Те, кто покидает Омелас
(Вариация на тему Уильяма Джеймса)
С перезвоном колоколов, от которого встревоженно взмыли в воздух ласточки, Летний Фестиваль пришел в город Омелас. Город с сияющими башнями у моря. Корабли в гавани украшены яркими флагами. По улицам мимо домов с красными крышами и разноцветными стенами, по дорожкам старинных садов, где земля поросла мхом, по аллеям, укрытым кронами деревьев, движутся праздничные процессии. Кое-где это настоящие торжественные шествия: старики в длинных, тяжелых мантиях розового, лилового и серого цветов; мастера с серьезными лицами; нешумные, но веселые, переговаривающиеся на ходу женщины с маленькими детьми на руках. На других же улицах звучит быстрая музыка гонгов и тамбуринов, люди пускаются в пляс, и вот уже вся процессия превратилась в одну большую пляску. Радостно носятся туда-сюда дети, их крики поднимаются над звуками музыки и песен, словно стремительные росчерки ласточек в небе.

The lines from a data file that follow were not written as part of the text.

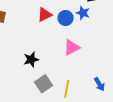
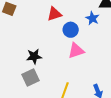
blue circle: (66, 18) -> (71, 30), moved
gray square: (44, 84) -> (31, 78), moved

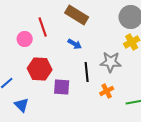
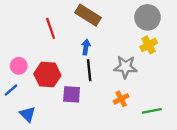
pink circle: (25, 39) -> (19, 66), moved
blue arrow: (75, 44) -> (86, 47), turned -112
black line: (87, 72) -> (89, 70), moved

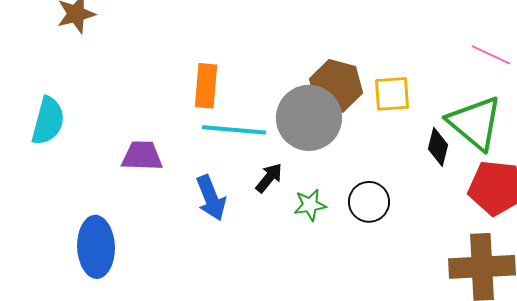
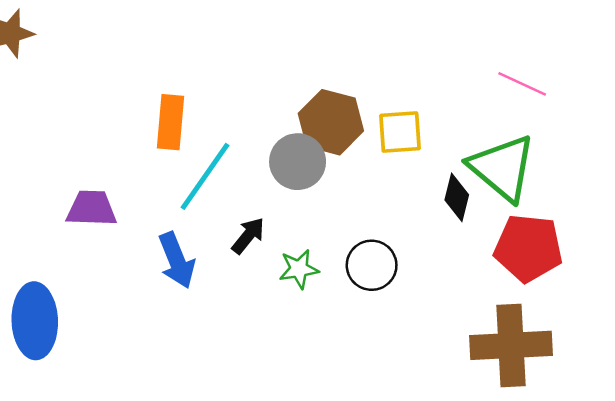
gray circle: (309, 118) -> (298, 162), size x0.7
cyan line: (234, 130) -> (205, 176), turned -60

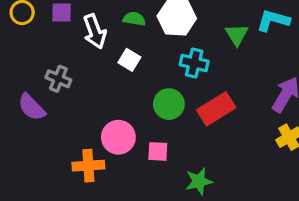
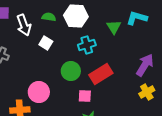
cyan cross: (194, 63) -> (87, 45), turned -30
pink square: (158, 151) -> (85, 96), moved

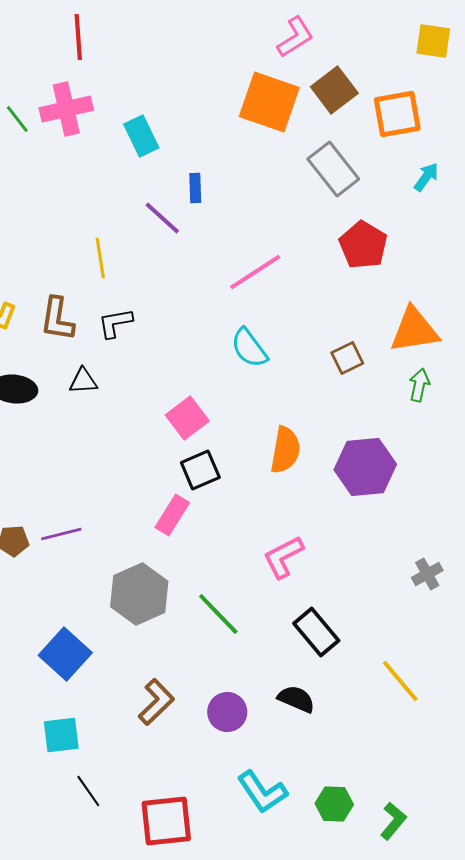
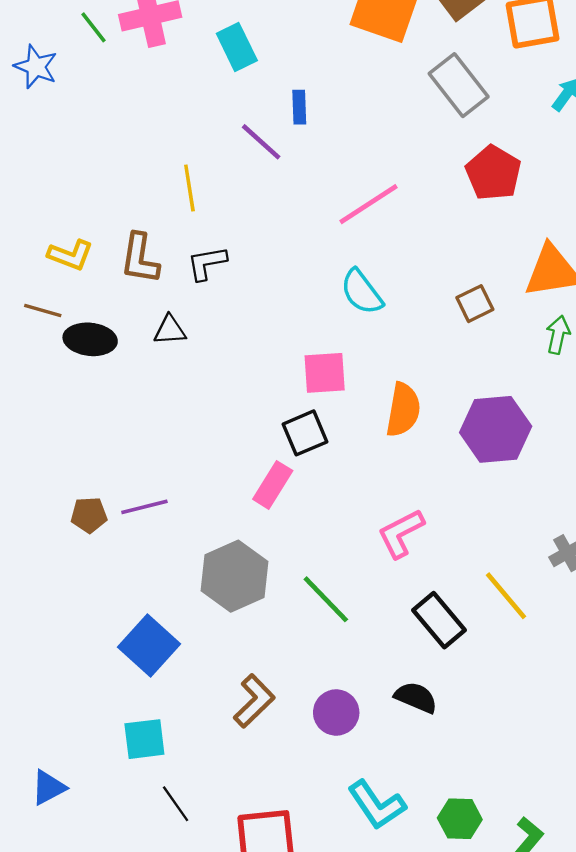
pink square: (187, 418) -> (325, 373), moved, turned 33
yellow line: (400, 681) -> (506, 596), moved

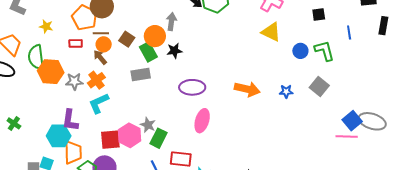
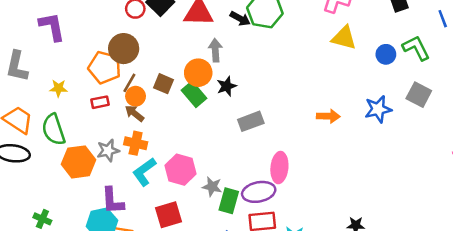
brown line: (101, 33) -> (129, 83), turned -49
orange hexagon: (51, 72) -> (79, 162), moved
gray rectangle: (141, 75) -> (251, 121), moved
orange cross: (96, 80) -> (136, 143), turned -30
purple ellipse: (192, 87) -> (259, 192), moved
orange arrow: (247, 89) -> (328, 116), size x0.7
blue star: (286, 91) -> (378, 109), size x1.5
pink hexagon: (130, 135) -> (180, 170), moved

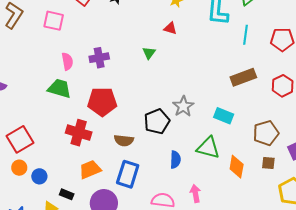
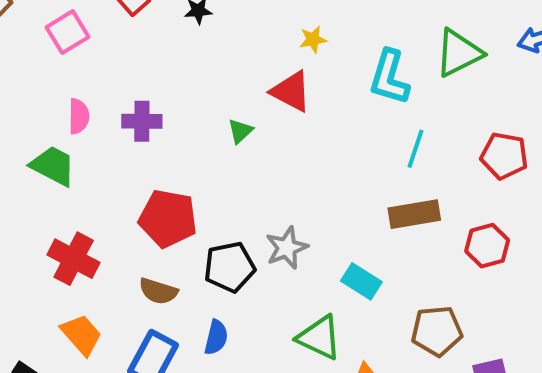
pink square: (54, 21) -> (68, 32), turned 35
red triangle: (170, 28) -> (291, 91), size x1.6
cyan line: (245, 35) -> (415, 149), moved
red pentagon: (102, 102) -> (168, 219), moved
blue semicircle: (175, 160) -> (216, 337), moved
orange trapezoid: (90, 169) -> (81, 335), turned 60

Все процессии сходятся к северной части города, где на огромном заливном лугу, что называется Зеленое Поле, под ярким утренним небом выводят норовистых лошадей обнаженные юноши и девушки с длинными гибкими руками и перепачканными землей ногами. Никакой упряжи на лошадях нет — только короткие поводья без удил. Зато гривы их украшены вплетенными серебряными, золотыми и зелеными лентами. Лошади раздувают ноздри и встают на дыбы, они возбуждены — навер- ное, потому, что из всех животных только они принимают наши обряды как свои. Далеко к северу и к западу вздымаются горы, охватившие полукольцом стоящий в заливе Омелас. Утренний воздух столь чист, что под глубоким голубым небом на многие мили видны горящие белым золотом все еще заснеженные вершины Восемнадцати Пиков. Ветер задувает ровно настолько, чтобы время от времени трепетали и хлопали флаги, отмечающие маршрут гонки. В тишине огромной зеленой долины слышны отголоски музыки, гуляющей по городским улицам. То дальше, то ближе, но они с каждой минутой все сильнее. В воздухе стоит пьянящая, чуть заметная сладость, иногда она вздрагивает, сгущается и вдруг прорывается в мощном ликующем перезвоне колоколов.
Радость! Как можно рассказать о радости? Как описать вам жителей Омеласа?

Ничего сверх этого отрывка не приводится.